[DATA LISTING — start]
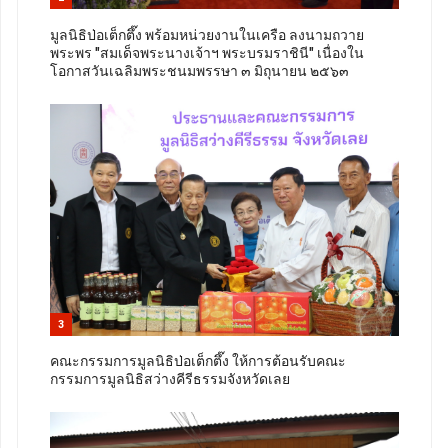
มูลนิธิป่อเต็กตึ๊ง พร้อมหน่วยงานในเครือ ลงนามถวาย
พระพร "สมเด็จพระนางเจ้าฯ พระบรมราชินี" เนื่องใน
โอกาสวันเฉลิมพระชนมพรรษา ๓ มิถุนายน ๒๕๖๓
3
คณะกรรมการมูลนิธิป่อเต็กตึ๊ง ให้การต้อนรับคณะ
กรรมการมูลนิธิสว่างคีรีธรรมจังหวัดเลย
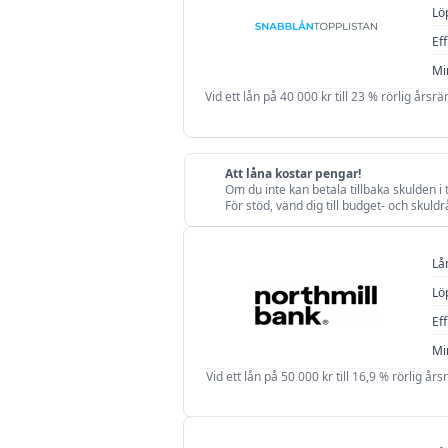
Lö
1 000 kr
Eff
Mi
Vid ett lån på 40 000 kr till 23 % rörlig årsr
Att låna kostar pengar!
Om du inte kan betala tillbaka skulden i
För stöd, vänd dig till budget- och skul
Lå
Lö
Eff
Mi
Vid ett lån på 50 000 kr till 16,9 % rörlig års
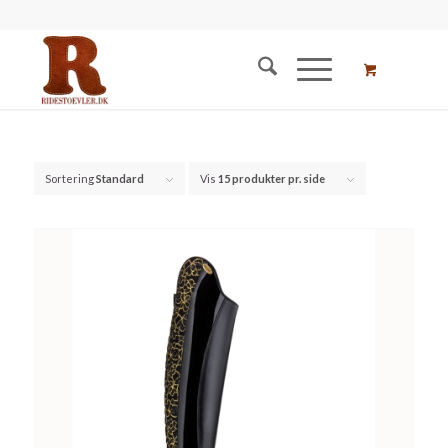
Sortering
Standard
Vis
15 produkter pr. side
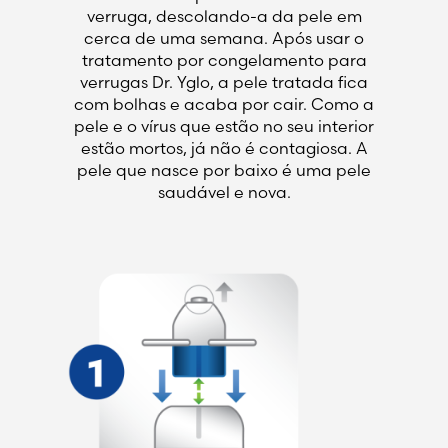
verruga, descolando-a da pele em
cerca de uma semana. Após usar o
tratamento por congelamento para
verrugas Dr. Yglo, a pele tratada fica
com bolhas e acaba por cair. Como a
pele e o vírus que estão no seu interior
estão mortos, já não é contagiosa. A
pele que nasce por baixo é uma pele
saudável e nova.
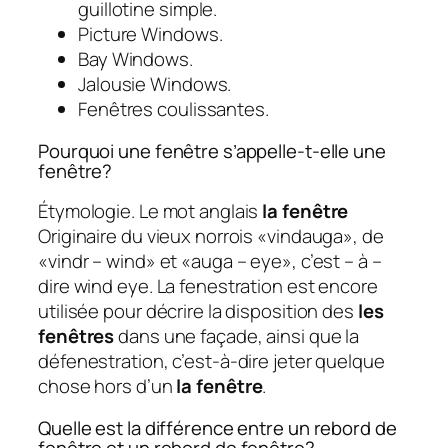
guillotine simple.
Picture Windows.
Bay Windows.
Jalousie Windows.
Fenêtres coulissantes.
Pourquoi une fenêtre s’appelle-t-elle une
fenêtre?
Étymologie. Le mot anglais
la fenêtre
Originaire du vieux norrois «vindauga», de
«vindr – wind» et «auga – eye», c’est – à –
dire wind eye. La fenestration est encore
utilisée pour décrire la disposition des
les
fenêtres
dans une façade, ainsi que la
défenestration, c’est-à-dire jeter quelque
chose hors d’un
la fenêtre
.
Quelle est la différence entre un rebord de
fenêtre et un rebord de fenêtre?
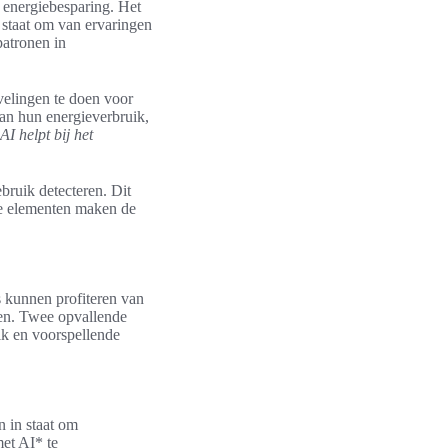
n energiebesparing. Het
 staat om van ervaringen
patronen in
elingen te doen voor
van hun energieverbruik,
AI helpt bij het
bruik detecteren. Dit
eze elementen maken de
s kunnen profiteren van
ren. Twee opvallende
ik en voorspellende
n in staat om
et AI* te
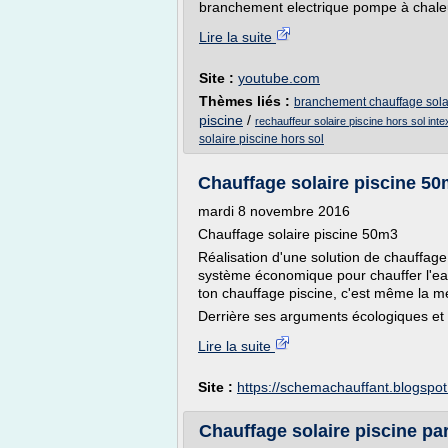
branchement electrique pompe à chaleu
Lire la suite
Site :
youtube.com
Thèmes liés :
branchement chauffage solai
piscine
/
rechauffeur solaire piscine hors sol inte
solaire piscine hors sol
Chauffage solaire piscine 5
mardi 8 novembre 2016
Chauffage solaire piscine 50m3
Réalisation d'une solution de chauffage
système économique pour chauffer l'eau 
ton chauffage piscine, c'est même la me
Derrière ses arguments écologiques et 
Lire la suite
Site :
https://schemachauffant.blogspo
Chauffage solaire piscine par 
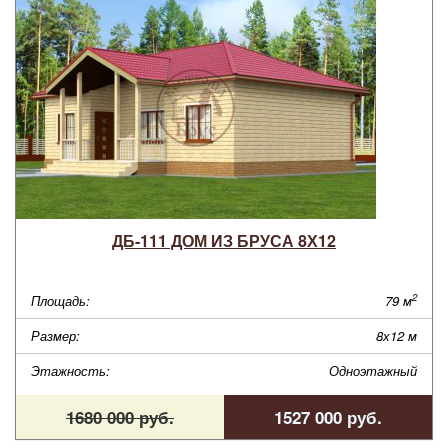
ДБ-111 ДОМ ИЗ БРУСА 8Х12
2
Площадь:
79 м
Размер:
8х12 м
Этажность:
Одноэтажный
1680 000 руб.
1527 000 руб.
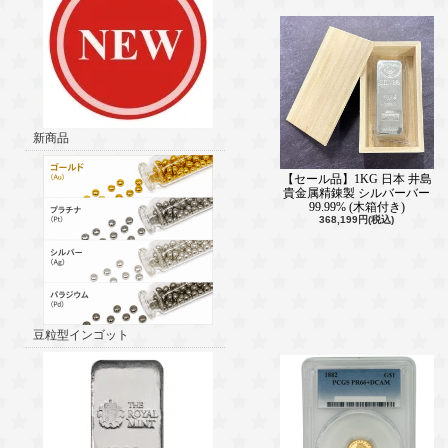
新商品
【セール品】1KG 日本 井島
貴金属精錬製 シルバーバー
99.99% (木箱付き)
368,199円(税込)
豆粒型インゴット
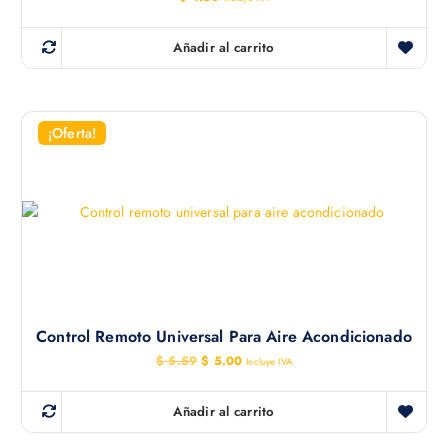
Añadir al carrito
¡Oferta!
Control Remoto Universal Para Aire Acondicionado
E
E
$
5.59
$
5.00
Incluye IVA
l
l
p
p
r
r
Añadir al carrito
e
e
c
c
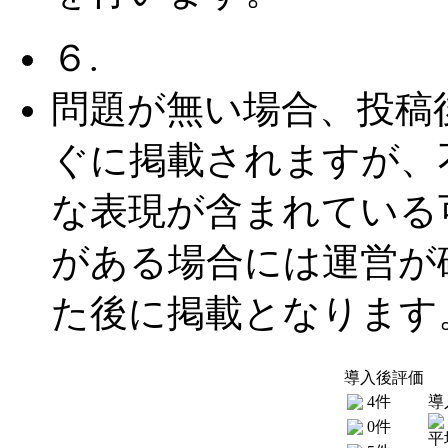
６.
問題が無い場合、投稿
ぐに掲載されますが、
な表現が含まれている
がある場合には運営が
た後に掲載となります
導入後評価
4件
導
0件
平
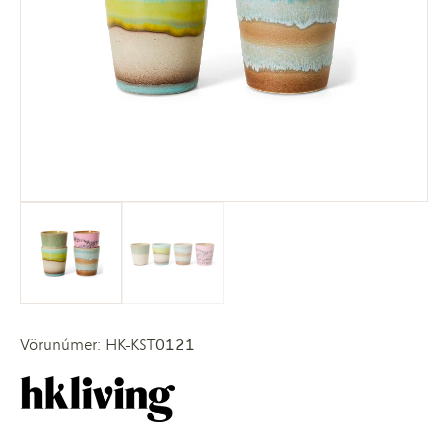
Vörunúmer: HK-KST0121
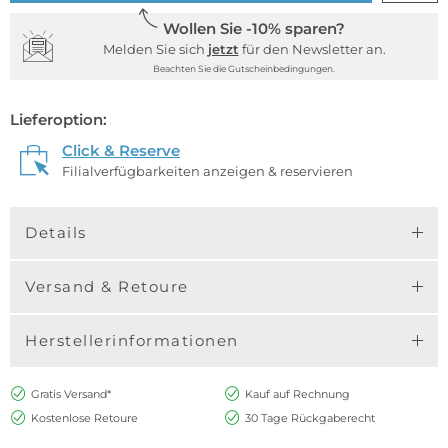
Wollen Sie -10% sparen?
Melden Sie sich
jetzt
für den Newsletter an.
Beachten Sie die Gutscheinbedingungen.
Lieferoption:
Click & Reserve
Filialverfügbarkeiten anzeigen & reservieren
Details
Versand & Retoure
Herstellerinformationen
Gratis Versand*
Kauf auf Rechnung
Kostenlose Retoure
30 Tage Rückgaberecht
[DATA LISTING — finish]
Determine how many lines above contain "staat" and respond with that number only.

**ANSWER SPACE**
2